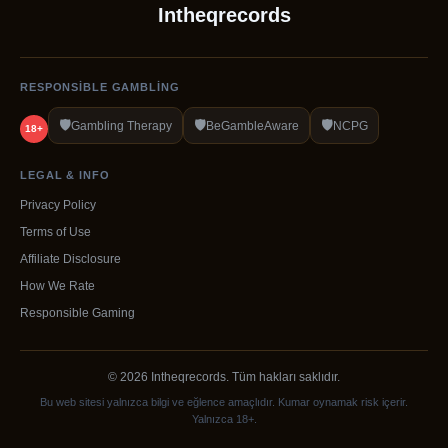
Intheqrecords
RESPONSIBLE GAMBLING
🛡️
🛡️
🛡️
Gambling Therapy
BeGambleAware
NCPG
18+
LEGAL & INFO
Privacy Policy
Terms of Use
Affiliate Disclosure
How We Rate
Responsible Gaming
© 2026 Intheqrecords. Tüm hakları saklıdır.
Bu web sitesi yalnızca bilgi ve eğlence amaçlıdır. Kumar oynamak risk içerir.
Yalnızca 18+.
* * *
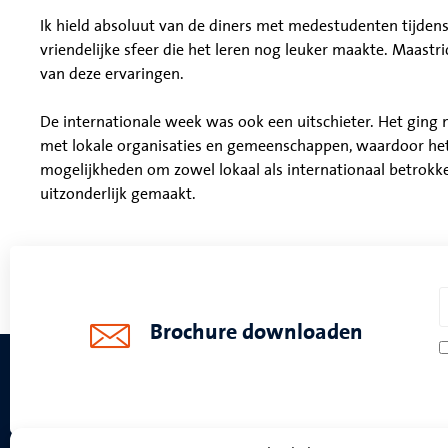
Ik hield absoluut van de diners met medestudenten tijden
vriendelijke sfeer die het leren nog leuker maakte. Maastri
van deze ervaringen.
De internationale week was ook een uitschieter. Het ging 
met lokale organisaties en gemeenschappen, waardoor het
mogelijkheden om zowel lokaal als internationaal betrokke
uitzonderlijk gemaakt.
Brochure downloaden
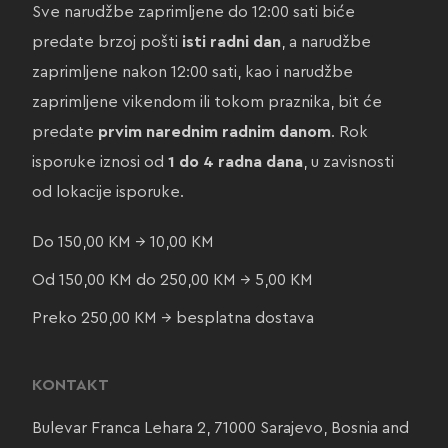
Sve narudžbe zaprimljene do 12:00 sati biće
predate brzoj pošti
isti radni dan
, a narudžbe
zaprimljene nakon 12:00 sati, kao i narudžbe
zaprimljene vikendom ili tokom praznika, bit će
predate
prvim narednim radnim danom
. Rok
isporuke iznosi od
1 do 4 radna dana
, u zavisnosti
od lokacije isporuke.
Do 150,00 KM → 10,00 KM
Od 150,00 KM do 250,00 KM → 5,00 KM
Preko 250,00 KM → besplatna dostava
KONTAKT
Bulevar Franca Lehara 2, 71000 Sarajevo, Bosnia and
* * *
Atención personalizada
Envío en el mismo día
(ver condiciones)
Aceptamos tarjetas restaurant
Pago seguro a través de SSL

What this task involves:
Beginning at the line above that contains "Preko 250,00 KM → besplatna dostava", return each line exactly through the line that contains "Bulevar Franca Lehara", and no others.

Reply to the task:
Preko 250,00 KM → besplatna dostava
KONTAKT
Bulevar Franca Lehara 2, 71000 Sarajevo, Bosnia and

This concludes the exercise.